A natural event that threatens people or has the potential to cause damage, destruction and death
Name the 3 different types of plate margins.
Destructive, constructive and conservative
What is a destructive plate boundary and what type of tectonic hazards may be created here?
Two plates converging together and the oceanic plate being subducted as it is denser. Earthquakes and volcanoes.
What is a constructive plate boundary and what type of tectonic hazards may be created here?
Rising magma adds new material to plates that are moving apart. Earthquakes and volcanoes.
What is a conservative plate boundary and what type of tectonic hazards may be created here?
Two tectonic plates sliding next to each other. Only earthquakes.
What is an immediate response?
The reactions of people as a disaster happens and in the immediate aftermath.
What is a long-term response?
Later reactions that occur in the weeks, months and years after an event.
What is monitoring?
Recording physical changes, such as earthquake tremors to help forecast where and when a natural hazard might strike.
What is planning?
Actions taken to enable communities to respond to and recover from natural disasters through measures such as emergency evacuation.
What is prediction?
Attempts to forecast where and when a natural hazard will strike based on current knowledge.
What is protection?
Actions taken before a natural hazard strikes to reduce its impact.
What are primary effects?
The initial impacts of a natural event on people and property caused directly by it.
What are secondary effects?
The after effects that occur, sometimes on a larger timescale.
How do convection currents work?
- The hot core causes magma to rise in the mantle and sink towards the core when it cools.
- Convection builds pressure and carries plates with it.
How does slab pull work?
- The denser plate sinks back into the mantle under the influence of gravity.
- It pulls the rest of the plate along behind it.
How does ridge push work?
- Magma rises as the plates move apart.
- The magma cools to form new plate material.
- As it cools it becomes denser and slides down away from the ridge.
- This causes tectonic plates to move away from each other.
Why do earthquakes occur at a destructive plate margin?
The plates stick and there is a build up of pressure which is suddenly released.
How are volcanoes formed at destructive plate margins?
The oceanic plate boundary gets subducted and then melted in the mantle which then rises as hot magma and forms a volcano. The build up of pressure is the released as an eruption.

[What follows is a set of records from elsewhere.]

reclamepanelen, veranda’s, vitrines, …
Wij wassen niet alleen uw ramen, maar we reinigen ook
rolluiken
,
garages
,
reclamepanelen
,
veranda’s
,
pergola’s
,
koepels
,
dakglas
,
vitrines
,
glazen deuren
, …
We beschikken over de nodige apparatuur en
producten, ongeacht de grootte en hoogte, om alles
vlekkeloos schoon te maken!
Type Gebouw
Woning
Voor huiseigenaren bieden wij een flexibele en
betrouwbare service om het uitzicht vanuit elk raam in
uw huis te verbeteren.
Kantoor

What is the type of plate boundary found on Eyjafjallajökull and what are the names of the two plates?
Constructive. Eurasian and North American.

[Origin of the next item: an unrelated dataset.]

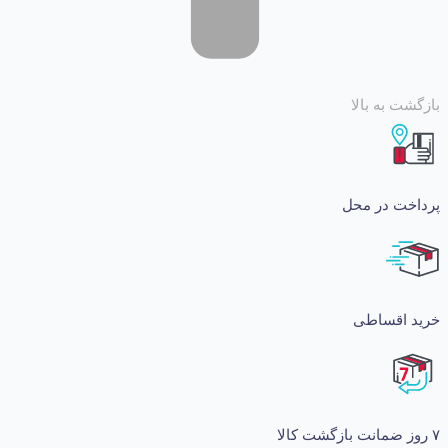
 به بالا
ت در محل
اقساطی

Describe the location of Eyjafjallajökull?
Southern Iceland, 2km from the coast. West of Katla and South of Hekla. SE of Reykjavik 160km.
What were the main primary effects of the Eyjafjallajökull eruption in 2010?
- 150m of thick ice sheet melts
- Ash cloud reaches 6,000 - 10,000m and spreads in wind direction
- Thousands of tonnes of ash + steam plumes from melted ice forcing the ash higher
- Flash flooding
- Ash covers property and affects cattle
What were the main secondary effects of the Eyjafjallajökull eruption in 2010?
- 15th April 2010, all flights cancelled in and out of the UK because ash clogs fuel and cooling systems.
- 95,000 flights cancelled + by 17th & 18th flights were down to 5,000 per day rather than 25,000
- Hotel occupancy in London down 25%
- Shops ran out of flowers fruit and veg
What were the main immediate responses of the Eyjafjallajökull eruption in 2010?
- 20 farming families were evacuated
- Farm animals were moved into barns
- Trenches dug to allow floodwater to pass away without washing away bridges
What is the focus?
The point of origin of an earthquake within the earths crust.